Dass Joachim Löw die deutsche Fußball-Nationalmannschaft überhaupt noch trainiert, ist zwei Merkmalen zu verdanken: Er ist 2014 Weltmeister geworden. Mehr geht nicht, der größtmögliche Erfolg wirkt nach und ist bestmöglicher Klebstoff. Wer Weltmeister ist, hat nachgewiesen, dass er es kann. Verlernt wird er es nicht haben! Zweitens agiert der Deutsche Fußball Bund seit Jahren aus der Position der Schwäche mit umstrittenen Führungsfiguren wie Ex-Präsident Reinhard Grindel, der eine weitere Baustelle nicht im Nationalteam aufmachen wollte. Das hat verhindert, dass nach der völlig misslungenen WM 2018 ein Strich unter eine insgesamt herausragende Amtszeit Löws gezogen wurde. Dabei wäre es der zuletzt bestmögliche Moment vor allem für Löw selbst gewesen.

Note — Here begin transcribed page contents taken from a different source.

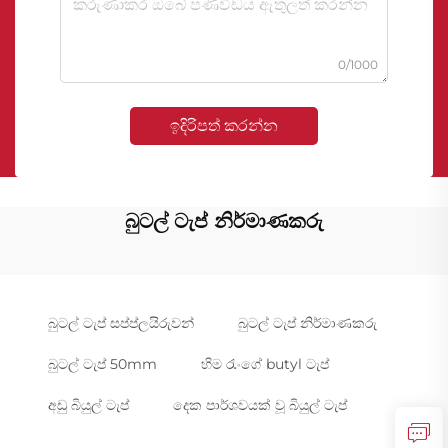
0/1000
ඉදිරිපත් කරන්න
බුටල් ටැප් නිර්මාණකරු
බුටල් ටැප් සප්ප්ලයිරුවන්
බුටල් ටැප් නිර්මාණකරු
බුටල් ටැප් 50mm
හිම රැංගේ butyl ටැප්
අඩු බියුල් ටැප්
දෙක පාර්ශවයක් වූ බියුල් ටැප්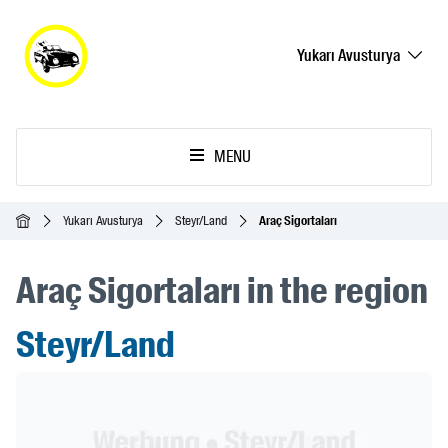
Yukarı Avusturya
MENU
Ana Sayfa
Yukarı Avusturya
Steyr/Land
Araç Sigortaları
Araç Sigortaları in the region
Steyr/Land
Header Banner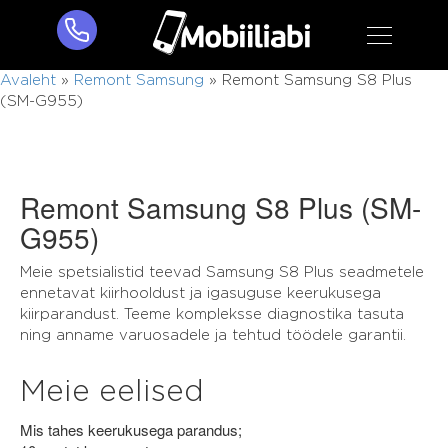
Avaleht
»
Remont Samsung
»
Remont Samsung S8 Plus
(SM-G955)
Remont Samsung S8 Plus (SM-
G955)
Meie spetsialistid teevad Samsung S8 Plus seadmetele
ennetavat kiirhooldust ja igasuguse keerukusega
kiirparandust. Teeme kompleksse diagnostika tasuta
ning anname varuosadele ja tehtud töödele garantii.
Meie eelised
Mis tahes keerukusega parandus;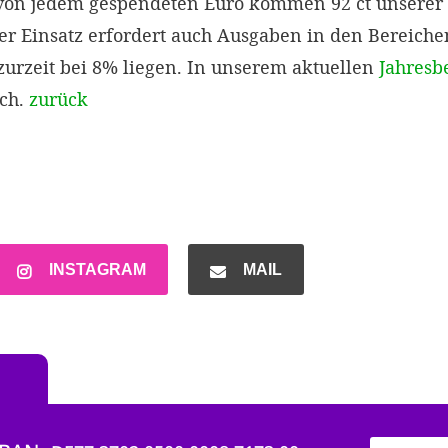
 von jedem gespendeten Euro kommen 92 ct unsere
ser Einsatz erfordert auch Ausgaben in den Bereich
urzeit bei 8% liegen. In unserem aktuellen
Jahresb
ich.
zurück
INSTAGRAM
MAIL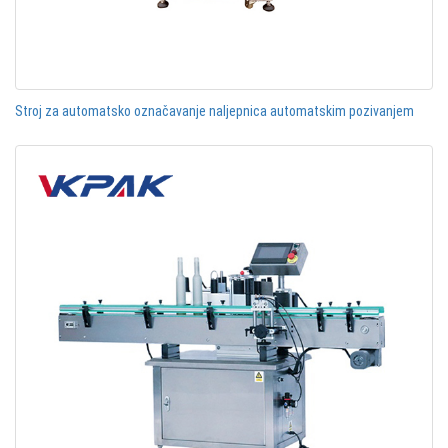
Stroj za automatsko označavanje naljepnica automatskim pozivanjem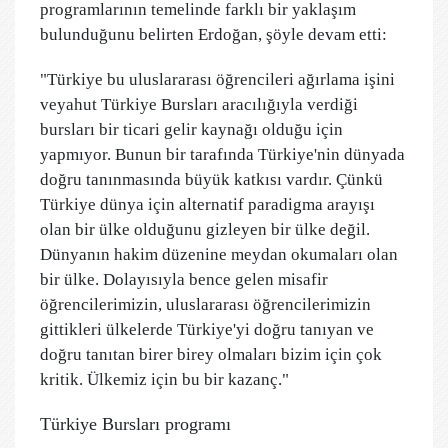
programlarının temelinde farklı bir yaklaşım
bulunduğunu belirten Erdoğan, şöyle devam etti:
"Türkiye bu uluslararası öğrencileri ağırlama işini
veyahut Türkiye Bursları aracılığıyla verdiği
bursları bir ticari gelir kaynağı olduğu için
yapmıyor. Bunun bir tarafında Türkiye'nin dünyada
doğru tanınmasında büyük katkısı vardır. Çünkü
Türkiye dünya için alternatif paradigma arayışı
olan bir ülke olduğunu gizleyen bir ülke değil.
Dünyanın hakim düzenine meydan okumaları olan
bir ülke. Dolayısıyla bence gelen misafir
öğrencilerimizin, uluslararası öğrencilerimizin
gittikleri ülkelerde Türkiye'yi doğru tanıyan ve
doğru tanıtan birer birey olmaları bizim için çok
kritik. Ülkemiz için bu bir kazanç."
Türkiye Bursları programı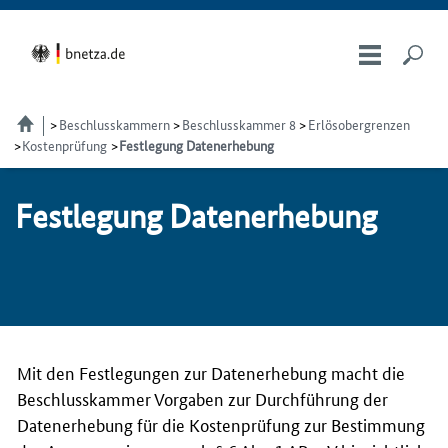
Beschlusskammern
Beschlusskammer 8
Erlösobergrenzen
Kostenprüfung
Festlegung Datenerhebung
Fest­le­gung Da­te­ner­he­bung
Mit den Festlegungen zur Datenerhebung macht die
Beschlusskammer Vorgaben zur Durchführung der
Datenerhebung für die Kostenprüfung zur Bestimmung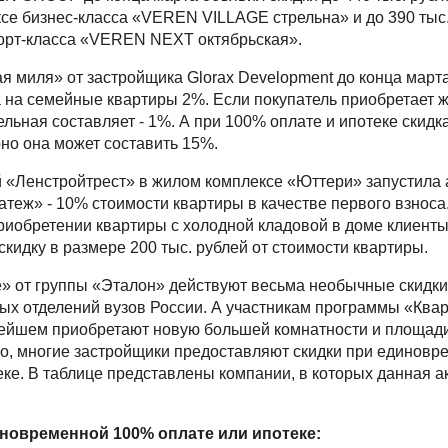
се бизнес-класса «VEREN VILLAGE стрельна» и до 390 тыс
орт-класса «VEREN NEXT октябрьская».
я миля» от застройщика Glorax Development до конца марта
а на семейные квартиры 2%. Если покупатель приобретает 
ельная составляет - 1%. А при 100% оплате и ипотеке скидк
но она может составить 15%.
 «Ленстройтрест» в жилом комплексе «Юттери» запустила
теж» - 10% стоимости квартиры в качестве первого взноса
риобретении квартиры с холодной кладовой в доме клиенты
кидку в размере 200 тыс. рублей от стоимости квартиры.
» от группы «Эталон» действуют весьма необычные скидки
ых отделений вузов России. А участникам программы «Квар
нейшем приобретают новую большей комнатности и площади
о, многие застройщики предоставляют скидки при единов
еке. В таблице представлены компании, в которых данная а
новременной 100% оплате или ипотеке:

Denn für die These, dass der Bundestrainer unabhängig vom gestrigen Spiel gegen die Schweiz besser nicht mehr Bundestrainer wäre, muss man gar nicht bei Löw selbst beginnen: Es ist völlig normal, dass sich der Enthusiasmus auf allen Seiten über die Jahre legt, alle Ideen seit 2006 (als Klinsmanns Assistent ist Löw seit 2004 dabei) aufgebraucht und vieles nicht mehr neu und damit allzeit berechenbar ist. Aber: Es ist auch das, was Löw inzwischen ausstrahlt: genervt, debattenunfreudig, im negativen Sinne eingerichtet, ein bisschen leidenschaftslos, zuletzt sogar arrogant, fast abgehoben, als er angesichts der Kritiker-Meute mienenlos zu verstehen gab, über den Dingen zu stehen. Der Bundestrainer ist – über sich selbst hinaus – eben auch das Ergebnis der vergangenen Jahre in diesem Verband, dessen Skandale, Eigentümlichkeiten und Absurdidäten auf ihn abgefärbt haben – oder sich in Außen- und Eigenwahrnehmung schlicht nicht mehr abschütteln lassen.

Für den DFB wäre ein Aufbruch mit einer neuen sportlichen Leitung bei einem grundsätzlich vielversprechenden Fußball-Team eine Chance auf neuen Enthusiasmus in einer Phase – und das muss man konstatieren, tief reichender deutscher Fußball-Depression. Der Verband braucht ein Signal. Mehr, als dass der 60 Jahre alte Joachim Löw noch die Nationalelf bräuchte.